What is required: Please count the lines below that hold the word "work" and give the count without any other text.

Dataset extract:

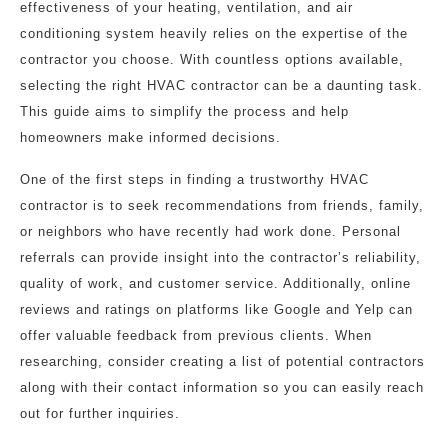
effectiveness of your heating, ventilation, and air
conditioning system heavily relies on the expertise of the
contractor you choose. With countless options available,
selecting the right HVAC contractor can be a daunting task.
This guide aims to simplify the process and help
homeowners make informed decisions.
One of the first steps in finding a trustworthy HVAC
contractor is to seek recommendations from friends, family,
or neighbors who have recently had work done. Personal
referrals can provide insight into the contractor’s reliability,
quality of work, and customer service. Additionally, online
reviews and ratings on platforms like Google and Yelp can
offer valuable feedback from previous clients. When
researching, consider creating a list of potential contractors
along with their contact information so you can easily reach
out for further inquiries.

Output: 2